Les bélîtres, mendiants, vagabonds & toute cette guenaille de vauriens oiſeux traînant leur pareſſe par les chemins & préférant se faire pendre plutôt que de faire œuvre, vinrent, au goût du miel alléchés, pour en avoir leur part. Et ils rôdaient en foule, la nuit.

Claes avait fait des ruches pour y attirer les eſſaims ; quelques-unes étaient pleines & d’autres vides, attendant les abeilles. Claes veillait toute la nuit pour garder ce doux bien. Quand il était las, il diſait à Ulenſpiegel de le remplacer. Celui-ci le faiſait volontiers.

Or, une nuit, Ulenſpiegel, pour fuir la fraîcheur, s’était réfugié dans une ruche &, tout recroquevillé, regardait à travers les ouvertures.
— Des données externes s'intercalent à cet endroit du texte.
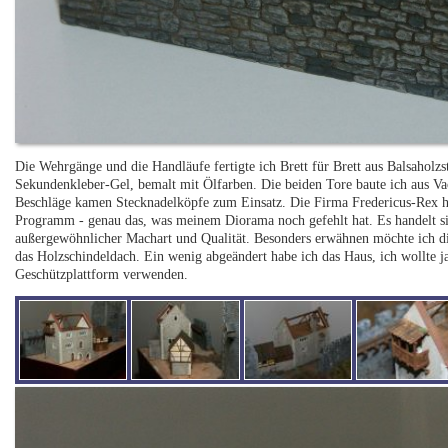
Die Wehrgänge und die Handläufe fertigte ich Brett für Brett aus Balsaholzs
Sekundenkleber-Gel, bemalt mit Ölfarben. Die beiden Tore baute ich aus Vacu
Beschläge kamen Stecknadelköpfe zum Einsatz. Die Firma Fredericus-Rex h
Programm - genau das, was meinem Diorama noch gefehlt hat. Es handelt s
außergewöhnlicher Machart und Qualität. Besonders erwähnen möchte ich di
das Holzschindeldach. Ein wenig abgeändert habe ich das Haus, ich wollte 
Geschützplattform verwenden.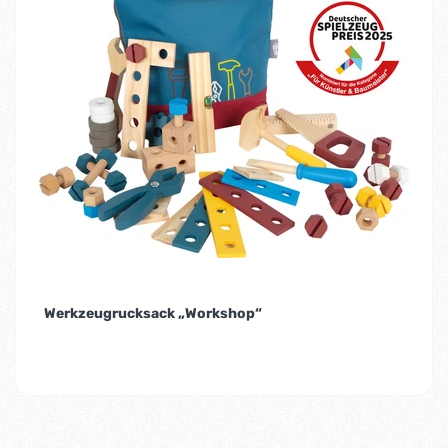
Werkzeugrucksack „Workshop“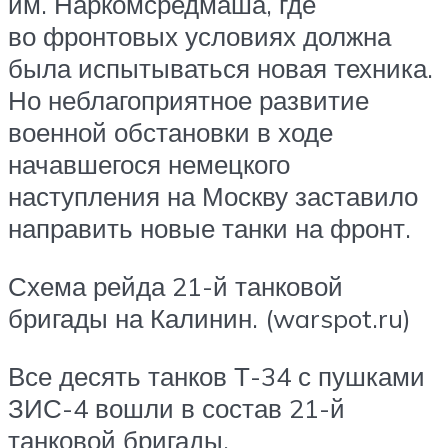
им. Наркомсредмаша, где
во фронтовых условиях должна
была испытываться новая техника.
Но неблагоприятное развитие
военной обстановки в ходе
начавшегося немецкого
наступления на Москву заставило
направить новые танки на фронт.
Схема рейда 21-й танковой
бригады на Калинин. (warspot.ru)
Все десять танков Т-34 с пушками
ЗИС-4 вошли в состав 21-й
танковой бригады,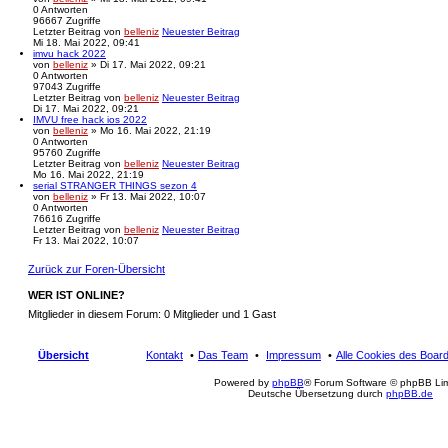
0
Antworten
96667
Zugriffe
Letzter Beitrag
von
belleniz
Neuester Beitrag
Mi 18. Mai 2022, 09:41
imvu hack 2022
von
belleniz
» Di 17. Mai 2022, 09:21
0
Antworten
97043
Zugriffe
Letzter Beitrag
von
belleniz
Neuester Beitrag
Di 17. Mai 2022, 09:21
IMVU free hack ios 2022
von
belleniz
» Mo 16. Mai 2022, 21:19
0
Antworten
95760
Zugriffe
Letzter Beitrag
von
belleniz
Neuester Beitrag
Mo 16. Mai 2022, 21:19
serial STRANGER THINGS sezon 4
von
belleniz
» Fr 13. Mai 2022, 10:07
0
Antworten
76616
Zugriffe
Letzter Beitrag
von
belleniz
Neuester Beitrag
Fr 13. Mai 2022, 10:07
Zurück zur Foren-Übersicht
WER IST ONLINE?
Mitglieder in diesem Forum: 0 Mitglieder und 1 Gast
Übersicht
Kontakt
Das Team
Impressum
Alle Cookies des Boar
Powered by
phpBB
® Forum Software © phpBB Lim
Deutsche Übersetzung durch
phpBB.de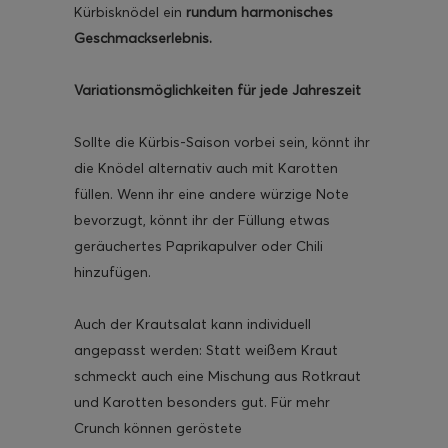
Kürbisknödel ein
rundum harmonisches
Geschmackserlebnis.
Variationsmöglichkeiten für jede Jahreszeit
ghurt-Eis am Stil
Sollte die Kürbis-Saison vorbei sein, könnt ihr
die Knödel alternativ auch mit Karotten
füllen. Wenn ihr eine andere würzige Note
bevorzugt, könnt ihr der Füllung etwas
geräuchertes Paprikapulver oder Chili
hinzufügen.
Auch der Krautsalat kann individuell
angepasst werden: Statt weißem Kraut
schmeckt auch eine Mischung aus Rotkraut
und Karotten besonders gut. Für mehr
Crunch können geröstete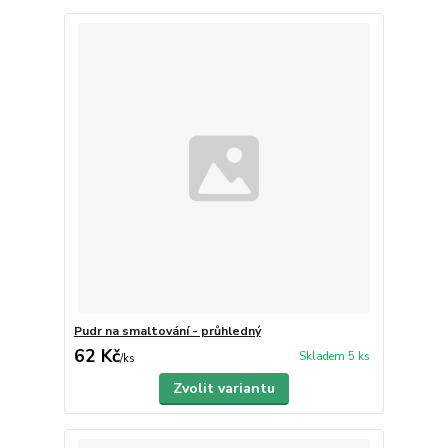
Pudr na smaltování - průhledný
62 Kč
Skladem 5 ks
/
ks
Zvolit variantu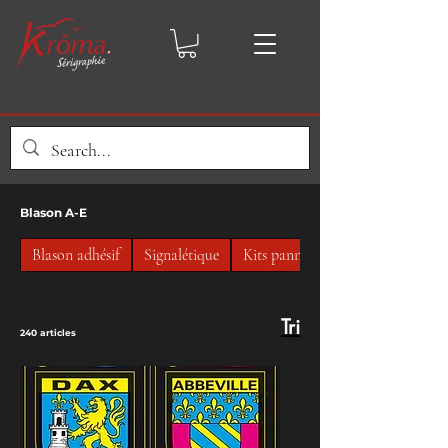
Blason A-E
Blason adhésif
Signalétique
Kits panneaux
Tri
240 articles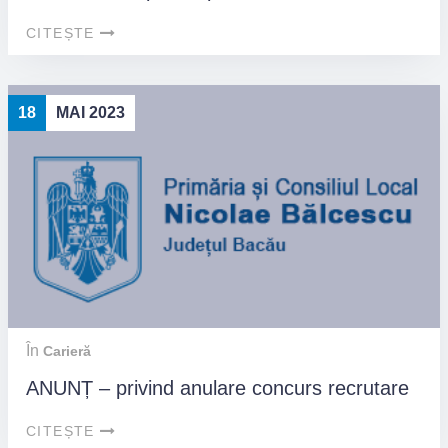
CITEȘTE
18
MAI 2023
În
Carieră
ANUNȚ – privind anulare concurs recrutare
CITEȘTE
Il y en avait deux en haut.

Comme il s’allait endormir, il entendit craquer les arbuſtes de la haie & entendit la voix de deux hommes qu’il prit pour des larrons. Il regarda par l’une des ouvertures de la ruche & vit qu’ils avaient tous deux une longue chevelure & une barbe longue, quoique la barbe fût signe de nobleſſe.

Ils allèrent de ruche en ruche, puis ils vinrent à la sienne, &, la soulevant, ils dirent :

— Prenons celle-ci : c’eſt la plus lourde.

Puis se servant de leurs bâtons, ils l’emportèrent.

Ulenſpiegel n’avait nul plaiſir d’être ainſi voituré en ruche. La nuit était claire & les larrons marchaient sans sonner un mot. À chaque cinquante pas ils s’arrêtaient, épuiſés de souffle, pour se remettre enſuite en route. Celui de devant grommelait furieuſement d’avoir un si lourd poids à tranſporter, & celui de derrière geignait mélancoliquement. Car il eſt en ce monde deux sortes de couards fainéants, ceux qui se fâchent contre le labeur, & ceux qui geignent quand il faut ouvrer.

Ulenſpiegel, n’ayant que faire, tirait par les cheveux le larron qui marchait devant, & par la barbe celui qui cheminait derrière, si bien que, laſſé du jeu, le furieux dit au pleurard :

— Ceſſe de me tirer par les cheveux ou je te baille un tel coup de poing sur la tête qu’elle te rentrera dans la poitrine & que tu regarderas à travers tes côtes comme un voleur à travers les grilles de sa priſon.